Re: Did someone break CVS?

Tom Lane <tgl@sss.pgh.pa.us>

From: Tom Lane <tgl@sss.pgh.pa.us>
To: Thomas Lockhart <lockhart@fourpalms.org>
Cc: Christopher Kings-Lynne <chriskl@familyhealth.com.au>, pgsql-hackers@postgresql.org
Date: 2002-08-05T14:58:26Z
Lists: pgsql-hackers
Thomas Lockhart <lockhart@fourpalms.org> writes:
> Is there a design pattern that would ask us to enforce that length
> limit? If so, I'd be happy to do so; if not, it doesn't much matter...
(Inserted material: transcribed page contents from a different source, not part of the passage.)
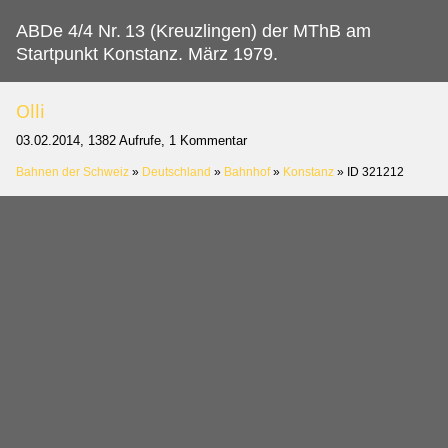
ABDe 4/4 Nr.
13 (Kreuzlingen) der MThB am
Startpunkt Konstanz. März 1979.
Olli
03.02.2014, 1382 Aufrufe, 1 Kommentar
Bahnen der Schweiz
»
Deutschland
»
Bahnhof
»
Konstanz
»
ID 321212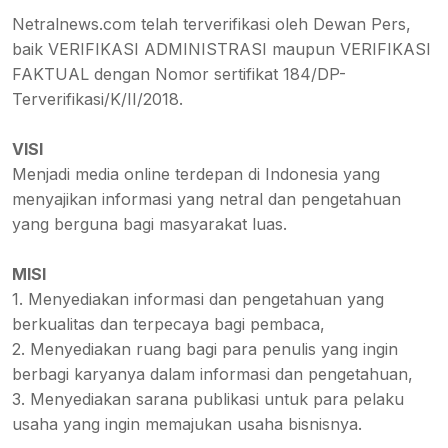
Netralnews.com telah terverifikasi oleh Dewan Pers,
baik VERIFIKASI ADMINISTRASI maupun VERIFIKASI
FAKTUAL dengan Nomor sertifikat 184/DP-
Terverifikasi/K/II/2018.
VISI
Menjadi media online terdepan di Indonesia yang
menyajikan informasi yang netral dan pengetahuan
yang berguna bagi masyarakat luas.
MISI
1. Menyediakan informasi dan pengetahuan yang
berkualitas dan terpecaya bagi pembaca,
2. Menyediakan ruang bagi para penulis yang ingin
berbagi karyanya dalam informasi dan pengetahuan,
3. Menyediakan sarana publikasi untuk para pelaku
usaha yang ingin memajukan usaha bisnisnya.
Well, the issue is that the backend is just full of code like

    char        tmppath[MAXPGPATH];

    snprintf(tmppath, MAXPGPATH, "%s/xlogtemp.%d",
             XLogDir, (int) getpid());

I suppose we could run around and try to replace every single such
occurrence with dynamically-sized buffers, but it seems hardly worth the
trouble --- and if you want a positive argument, I'd prefer not to
introduce another potential source of elogs (namely out-of-memory)
into code segments that run as critical sections, as some of the xlog
manipulation code does.  Any elog there becomes a database panic.  Is
it worth taking such a risk to eliminate a limit that *no one* has ever
complained about?

It would actually be better to limit XLogDir to MAXPGPATH minus a couple
dozen characters, to ensure that filenames formed in the style above
cannot overflow their buffer variables.

BTW: was there anything in that patch that ensured XLogDir would be
an absolute path?  A relative path is guaranteed not to work.